Scientific classification
- Kingdom: Animalia
- Phylum: Chordata
- Class: Mammalia
- Order: Chiroptera
- Family: Emballonuridae
- Genus: Taphozous
- Species: T. achates
- Binomial name: Taphozous achates Thomas, 1915

= Indonesian tomb bat =

- Genus: Taphozous
- Species: achates
- Authority: Thomas, 1915
- Conservation status: DD

Species of bat

The Indonesian tomb bat (Taphozous achates) is a species of sac-winged bat in the family Emballonuridae. It is found only in Indonesia.

==Taxonomy==
The Indonesian tomb bat was described as a new species in 1915 by British mammalogist Oldfield Thomas.

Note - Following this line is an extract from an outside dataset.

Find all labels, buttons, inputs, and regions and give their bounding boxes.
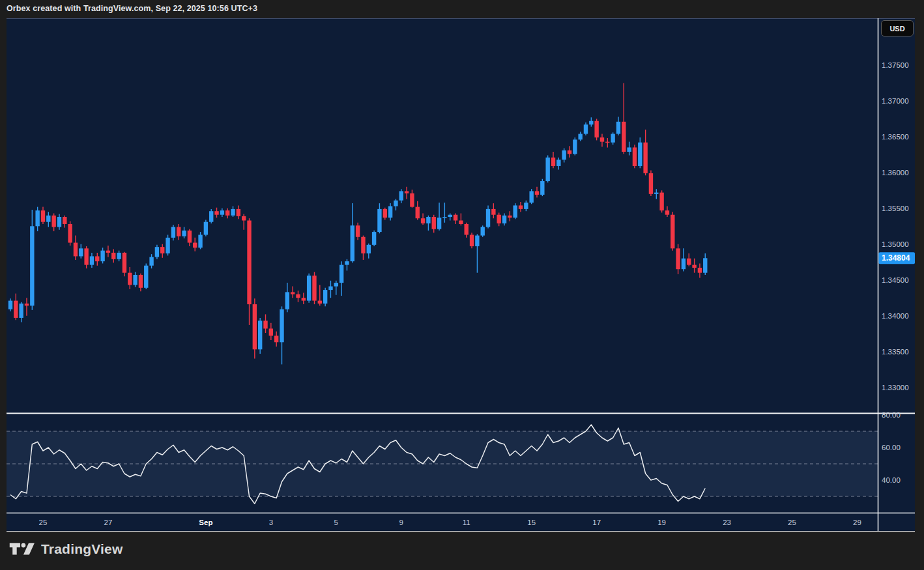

The holotype had been collected on the Indonesian island of Savu in 1896 by British naturalist Alfred Hart Everett. The inspiration for the species name "achates" is the character of Achates from a Latin epic poem, The Aeneid. Oldfield Thomas frequently employed names from mythology and the Classics when naming new species of mammal.

==Description==
In many characteristics, it is similar to the black-bearded tomb bat, though it can be differentiated by its conspicuously larger skull. Individuals have a forearm length of approximately 62 mm.